Urteilskopf 128 V 296. Auszug aus dem Urteil i.S. F. gegen IV-Stelle des Kantons Thurgau und AHV/IV-Rekurskommission des Kantons Thurgau I 697/99 vom 4. Februar 2002
Regeste Art. 28 Abs. 2 IVG: Ausserordentliche Invaliditätsbemessungsmethode. Erwerbliche Gewichtung der invaliditätsbedingten Beeinträchtigung des Leistungsvermögens eines Selbstständigerwerbenden im Rahmen der ausserordentlichen Bemessungsmethode (Anwendungsfall).
Sachverhalt ab Seite 29
BGE 128 V 29 S. 29
A.- F. (geboren 1941) führt seit 1964 ein eigenes Coiffeurgeschäft. 1987 erlitt er einen Skiunfall, bei welchem er sich eine Schulterdistorsion zuzog. Im Laufe des Jahres 1996 nahmen die damit in Zusammenhang stehenden Beschwerden zu, sodass er sich am 17. Januar 1997 einer Rotatorenmanschettenrekonstruktion unterziehen musste. In der Folge war er ab 16. Januar 1997 zu 100% und ab 6. Mai 1997 zu 50% arbeitsunfähig (Bericht des Dr. med. R., Spezialarzt für Innere Medizin, vom 1. April 1998).
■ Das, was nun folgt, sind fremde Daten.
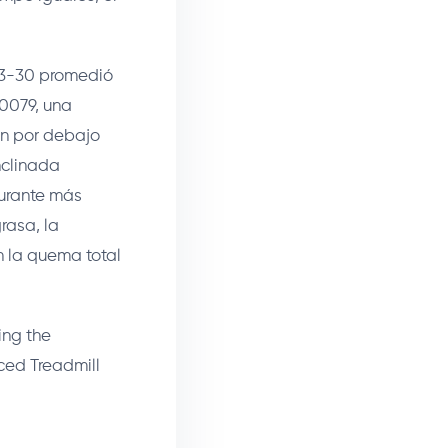
2-3-30 promedió
00079, una
ron por debajo
nclinada
urante más
rasa, la
n la quema total
ing the
ced Treadmill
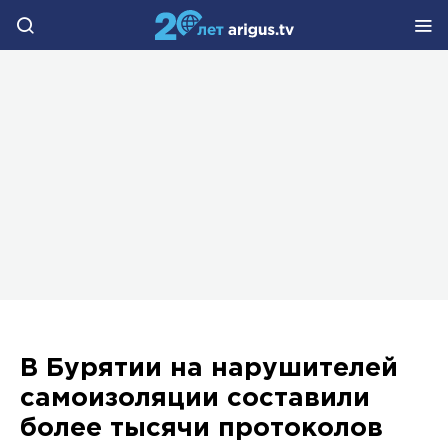
В Бурятии на нарушителей
самоизоляции составили
более тысячи протоколов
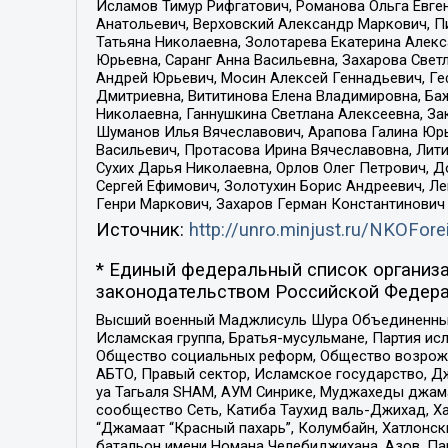
Исламов Тимур Рифгатович, Романова Ольга Евге
Анатольевич, Верховский Александр Маркович, П
Татьяна Николаевна, Золотарева Екатерина Алек
Юрьевна, Саранг Анна Васильевна, Захарова Свет
Андрей Юрьевич, Мосин Алексей Геннадьевич, Ге
Дмитриевна, Вититинова Елена Владимировна, Ба
Николаевна, Ганнушкина Светлана Алексеевна, За
Шуманов Илья Вячеславович, Арапова Галина Юрь
Васильевич, Протасова Ирина Вячеславовна, Лит
Сухих Дарья Николаевна, Орлов Олег Петрович, 
Сергей Ефимович, Золотухин Борис Андреевич, Л
Генри Маркович, Захаров Герман Константинович
Источник:
http://unro.minjust.ru/NKOFore
* Единый федеральный список организа
законодательством Российской Федера
Высший военный Маджлисуль Шура Объединенных с
Исламская группа, Братья-мусульмане, Партия ис
Общество социальных реформ, Общество возрожд
АБТО, Правый сектор, Исламское государство, Д
уа Тагьаля SHAM, АУМ Синрике, Муджахеды джама
сообщество Сеть, Катиба Таухид валь-Джихад, Хай
“Джамаат “Красный пахарь”, Колумбайн, Хатлонск
батальон имени Номана Челебиджихана, Азов, Па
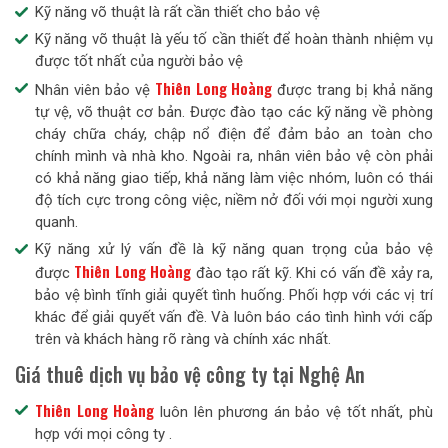
Kỹ năng võ thuật là rất cần thiết cho bảo vệ
Kỹ năng võ thuật là yếu tố cần thiết để hoàn thành nhiệm vụ
được tốt nhất của người bảo vệ
Thiên Long Hoàng
Nhân viên bảo vệ
được trang bị khả năng
tự vệ, võ thuật cơ bản. Được đào tạo các kỹ năng về phòng
cháy chữa cháy, chập nổ điện để đảm bảo an toàn cho
chính mình và nhà kho. Ngoài ra, nhân viên bảo vệ còn phải
có khả năng giao tiếp, khả năng làm việc nhóm, luôn có thái
độ tích cực trong công việc, niềm nở đối với mọi người xung
quanh.
Kỹ năng xử lý vấn đề là kỹ năng quan trọng của bảo vệ
Thiên Long Hoàng
được
đào tạo rất kỹ. Khi có vấn đề xảy ra,
bảo vệ bình tĩnh giải quyết tình huống. Phối hợp với các vị trí
khác để giải quyết vấn đề. Và luôn báo cáo tình hình với cấp
trên và khách hàng rõ ràng và chính xác nhất.
Giá thuê dịch vụ bảo vệ công ty tại Nghệ An
Thiên Long Hoàng
luôn lên phương án bảo vệ tốt nhất, phù
hợp với mọi công ty .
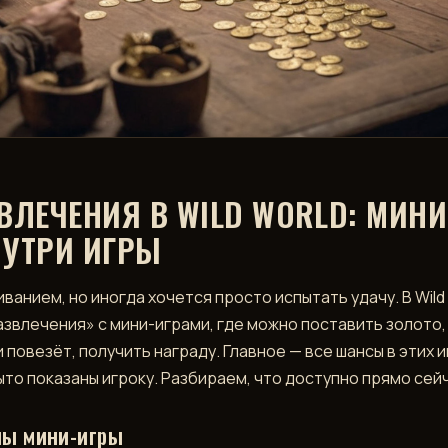
ВЛЕЧЕНИЯ В WILD WORLD: МИНИ
НУТРИ ИГРЫ
анием, но иногда хочется просто испытать удачу. В Wild
азвлечения» с мини-играми, где можно поставить золото,
и повезёт, получить награду. Главное — все шансы в этих 
ыто показаны игроку. Разбираем, что доступно прямо сей
ны мини-игры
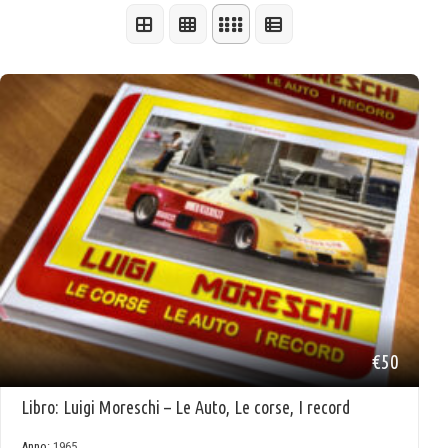
€50
Libro: Luigi Moreschi – Le Auto, Le corse, I record
Anno:
1965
Mit Anmeldung vom 27. Februar 1998 ersuchte F. um Zusprechung einer Invalidenrente.
BGE 128 V 29 S. 30
Die IV-Stelle des Kantons Thurgau lehnte sein Begehren mit der Begründung ab, dass keine rentenbegründende Erwerbseinbusse von mindestens 40% vorliege (Verfügung vom 29. März 1999).
B.- Die hiegegen erhobene Beschwerde wies die AHV/IV-Rekurskommission des Kantons Thurgau mit Entscheid vom 22. Oktober 1999 ab.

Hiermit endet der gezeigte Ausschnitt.